■ Work task: Repeat, exactly and completely, the entries shown underneath.

(Stored data entries)
○ ○ ○ ○ ○
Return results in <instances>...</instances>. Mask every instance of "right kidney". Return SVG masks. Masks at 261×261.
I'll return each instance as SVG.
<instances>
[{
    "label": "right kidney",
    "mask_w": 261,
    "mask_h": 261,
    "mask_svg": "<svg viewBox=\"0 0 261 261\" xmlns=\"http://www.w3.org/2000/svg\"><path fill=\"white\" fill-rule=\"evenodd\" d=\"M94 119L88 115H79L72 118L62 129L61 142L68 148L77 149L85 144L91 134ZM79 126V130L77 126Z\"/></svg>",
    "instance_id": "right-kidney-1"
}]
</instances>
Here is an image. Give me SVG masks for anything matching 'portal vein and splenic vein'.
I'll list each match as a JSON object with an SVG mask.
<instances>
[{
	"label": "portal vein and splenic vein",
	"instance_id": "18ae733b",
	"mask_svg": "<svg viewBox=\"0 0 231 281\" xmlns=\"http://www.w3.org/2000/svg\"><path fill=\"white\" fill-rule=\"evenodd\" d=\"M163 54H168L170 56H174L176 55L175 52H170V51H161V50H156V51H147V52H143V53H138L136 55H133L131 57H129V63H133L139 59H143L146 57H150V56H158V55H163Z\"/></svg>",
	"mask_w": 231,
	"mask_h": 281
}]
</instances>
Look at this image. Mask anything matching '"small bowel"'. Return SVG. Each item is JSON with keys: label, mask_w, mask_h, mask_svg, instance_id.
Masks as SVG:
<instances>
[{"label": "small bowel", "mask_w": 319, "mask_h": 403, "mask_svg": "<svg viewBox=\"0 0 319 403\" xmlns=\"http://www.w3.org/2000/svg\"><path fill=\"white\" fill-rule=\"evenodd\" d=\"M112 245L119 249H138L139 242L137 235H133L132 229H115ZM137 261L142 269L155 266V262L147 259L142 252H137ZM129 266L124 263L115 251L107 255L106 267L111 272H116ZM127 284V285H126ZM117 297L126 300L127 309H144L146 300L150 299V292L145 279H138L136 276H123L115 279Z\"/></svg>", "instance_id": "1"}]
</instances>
○ ○ ○ ○ ○
■ Answer section:
Return results in <instances>...</instances>. Mask every instance of "right kidney". Return SVG masks. Masks at 261×261.
I'll return each instance as SVG.
<instances>
[{
    "label": "right kidney",
    "mask_w": 261,
    "mask_h": 261,
    "mask_svg": "<svg viewBox=\"0 0 261 261\" xmlns=\"http://www.w3.org/2000/svg\"><path fill=\"white\" fill-rule=\"evenodd\" d=\"M94 119L88 115H79L72 118L62 129L61 142L68 148L77 149L85 144L91 134ZM79 126V130L77 126Z\"/></svg>",
    "instance_id": "right-kidney-1"
}]
</instances>
Here is an image. Give me SVG masks for anything matching 'portal vein and splenic vein'.
I'll list each match as a JSON object with an SVG mask.
<instances>
[{
	"label": "portal vein and splenic vein",
	"instance_id": "18ae733b",
	"mask_svg": "<svg viewBox=\"0 0 231 281\" xmlns=\"http://www.w3.org/2000/svg\"><path fill=\"white\" fill-rule=\"evenodd\" d=\"M163 54H168L170 56H174L176 55L175 52H170V51H161V50H156V51H147V52H143V53H138L136 55H133L131 57H129V63H133L139 59H143L146 57H150V56H158V55H163Z\"/></svg>",
	"mask_w": 231,
	"mask_h": 281
}]
</instances>
Look at this image. Mask anything matching '"small bowel"'. Return SVG. Each item is JSON with keys: label, mask_w, mask_h, mask_svg, instance_id.
Masks as SVG:
<instances>
[{"label": "small bowel", "mask_w": 319, "mask_h": 403, "mask_svg": "<svg viewBox=\"0 0 319 403\" xmlns=\"http://www.w3.org/2000/svg\"><path fill=\"white\" fill-rule=\"evenodd\" d=\"M112 245L119 249H138L139 242L137 235H133L132 229H115ZM137 261L142 269L155 266V262L147 259L142 252H137ZM129 266L124 263L115 251L107 255L106 267L111 272H116ZM127 284V285H126ZM117 297L126 300L127 309H144L146 300L150 299V292L145 279H138L136 276H123L115 279Z\"/></svg>", "instance_id": "1"}]
</instances>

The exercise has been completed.